The Scottish researchers say they have identified more than 250 independent, novel genetic correlates of male pattern hair loss. While they admit that these findings still represent a rather crude way of determining who is and who isn’t genetically predisposed towards Male Pattern Baldness, they say that those men with the greatest number of matches to the 250+ identified genetic correlates had the highest chances of reporting baldness. Fifty-eight-per cent of those who were in the top 10 per cent in terms of matching genetic markers reported moderate to severe hair loss.
Preventing hair loss
The implications of the team’s findings are twofold. Firstly, by understanding exactly which parts of the genetic code cause hair to fall out, scientists will ultimately have a better idea about how to create drugs which may turn these off. This is certainly an area already being investigated for heading off other health concerns, since the 2015 CRISPR gene-editing breakthrough
Secondly, men who can state with a degree of certainty that they are genetically predisposed towards baldness can take preventative measures using existing, clinically-proven Male Pattern Baldness treatment products. Indeed, many Belgravia clients already do use treatments as a form of hair loss prevention, whether because they believe baldness would be damaging to their career or image, or simply because MPB is widespread in their family and it is not the look they want.
Hair loss treatment
courses featuring clinically-proven medications licensed by the MHRA and approved by the FDA, can be followed from the first signs of thinning or receding - often before any shedding becomes apparent to anyone else.
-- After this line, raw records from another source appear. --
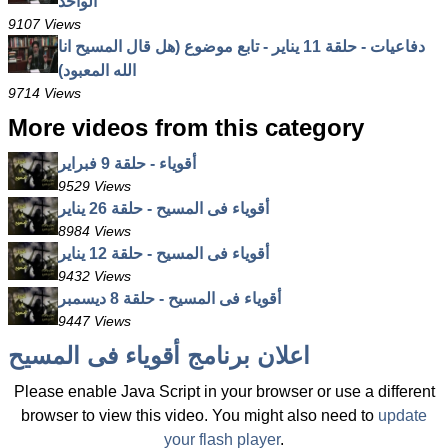
الواحد
9107 Views
دفاعيات - حلقة 11 يناير - تابع موضوع (هل قال المسيح انا
الله المعبود)
9714 Views
More videos from this category
أقوياء - حلقة 9 فبراير
9529 Views
أقوياء فى المسيح - حلقة 26 يناير
8984 Views
أقوياء فى المسيح - حلقة 12 يناير
9432 Views
أقوياء فى المسيح - حلقة 8 ديسمبر
9447 Views
اعلان برنامج أقوياء فى المسيح
Please enable Java Script in your browser or use a different
browser to view this video. You might also need to
update
your flash player
.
Following a consultation, during which medical suitability is assessed as well as the level and pattern of shedding, recommendations for treatments and, where appropriate, supplementary hair growth supporting products
can be made based on the specialist's findings.
When treatment is started early on in the balding process, it can be used to prevent further hair loss and to promote regrowth subtly. It can then be used on an on-going basis to maintain the hair in a low-key and convenient way, for those who prefer to keep such things discreet.
In cases where the hair loss is more advanced when treatment is first sought, it can take longer for results
to become noticeable and the difference, though gradual, can be more obvious. Only in cases where the thinning is so pronounced that it has turned to actual baldness - where the skin takes on a smooth, shiny appearance - is hair loss treatment unlikely to be suitable. This is because it is a sign that the hair follicles have died and are therefore no longer open to stimulation.